Le regret ne suffit plus, pour effacer l’indignité, le remords lui-même est inopérant, il ne s’agit plus de pardon, tant est considérable le préjudice engendré par l’impudence de votre attitude,
Il s’agit de poids et de balance et le retour à l’équilibre est inévitable,
Il s’agit de telles masses d’avidité, de bêtise, d’ingratitude et de paresse qu’il n’est plus question de réparation, de compensation,
Mais d’un vaste mouvement que rien ni personne ne saurait arrêter ni freiner,
Un tsunami du temps,
Une vague d’indignation et de désespérance née dans la fracture décisive de votre passé, et qui depuis lors n’a cessé d’enfler souterrainement.

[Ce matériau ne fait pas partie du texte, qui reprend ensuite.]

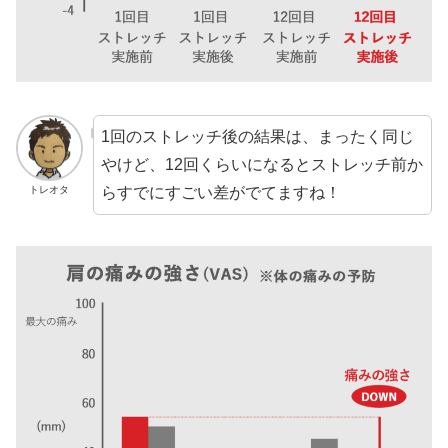
1回のストレッチ後の結果は、まったく同じ
やけど、12回くらいになるとストレッチ前か
らすでにすごい差がでてますね！
トレオタ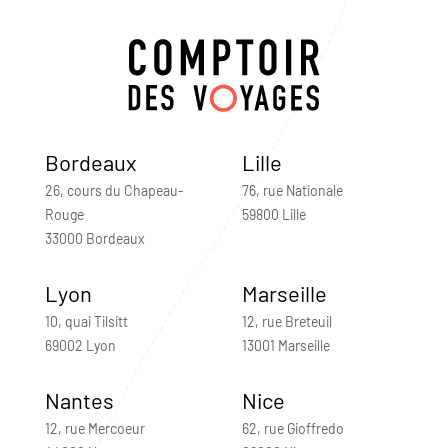
Bordeaux
Lille
26, cours du Chapeau-
76, rue Nationale
Rouge
59800 Lille
33000 Bordeaux
Lyon
Marseille
10, quai Tilsitt
12, rue Breteuil
69002 Lyon
13001 Marseille
Nantes
Nice
12, rue Mercoeur
62, rue Gioffredo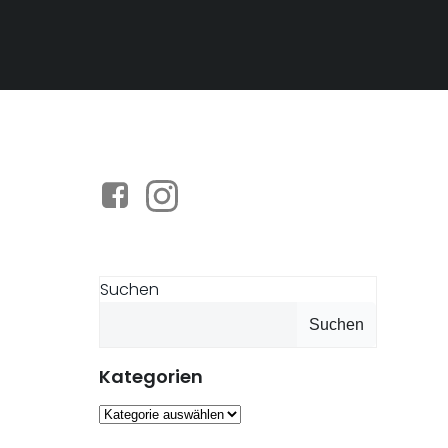
Suchen
Suchen
Kategorien
Kategorien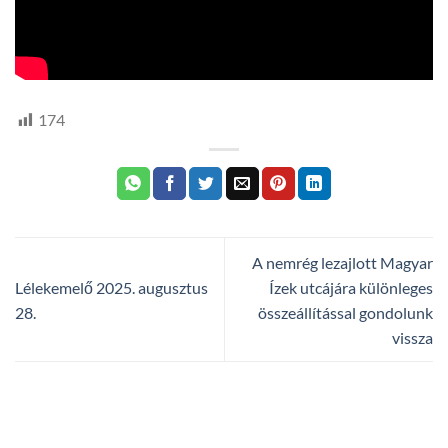
174
A nemrég lezajlott Magyar
Lélekemelő 2025. augusztus
Ízek utcájára különleges
28.
összeállítással gondolunk
vissza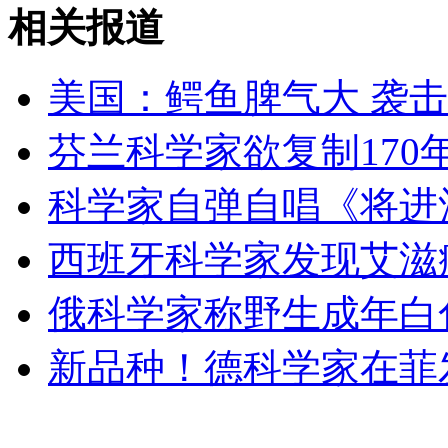
相关报道
安徽一实载49人客车翻车
美国：鳄鱼脾气大 袭
芬兰科学家欲复制170
走！跟着总书记去植树
科学家自弹自唱《将进
消防员救轻生者
花炮节热闹非凡
减压"枕头大战"
西班牙科学家发现艾滋
俄科学家称野生成年白
纽约上演“枕头大战”
新品种！德科学家在菲
司机酒驾遇交警 急速倒车逃窜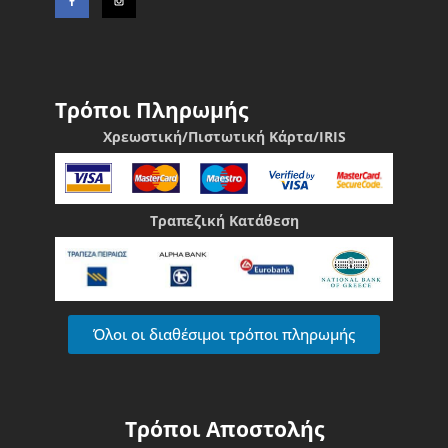
Τρόποι Πληρωμής
Χρεωστική/Πιστωτική Κάρτα/IRIS
Τραπεζική Κατάθεση
Όλοι οι διαθέσιμοι τρόποι πληρωμής
Τρόποι Αποστολής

De tels raz-de-marée se produisent dans les territoires mentaux comme dans les espaces matériels,
Ils naissent des failles de comportement quand rien ni personne ne peut justifier ni excuser leur béance.
Ne l’entendez-vous pas?
Ce n’est qu’un souffle mais tellement considérable, il est le souffle incarné,
Charrie des siècles des millénaires et bien plus, des âges, des ères et tous ces découpages du temps que l’on croyait immuables amarrés au passé mais qui défilent se disloquant, s’effritant avant de se désagréger, retournant à la pénombre dont probablement ils sont nés;
C’est un cri, un formidable cri qui réinvente la douleur, l’enracine au plus profond, et vous savez dans la survivance de votre conscience cette douleur sans fond suscitée par la perte irrémédiable de tous ces passés, fatale conséquence de votre inconséquence; chaque forme de vie ayant un jour éclos sur cette Terre était un trésor que vous avez pillé avant de le dilapider puis de l’anéantir avec l’acharnement le plus inexplicable,
Mais pire encore, hurle cette douleur qui ne sait plus se taire, pire est l’avortement de ces avenirs qui jamais ne naîtront,
Quand vous auriez pu, accuse la douleur, quand vous auriez pu être leurs accoucheurs, quand vous auriez pu les élever dans ce champ clos, cet espace préservé de l’espace, ce joyau dont l’usufruit vous avait été dévolu,
Les régaler de la mélodieuse respiration du temps que vous n’avez eu de cesse d’oppresser, de dérégler, l’astreignant à haleter au rythme de vos désirs pervertis jusqu’à l’asphyxie dont ce cri est l’envers menaçant et le probable terme.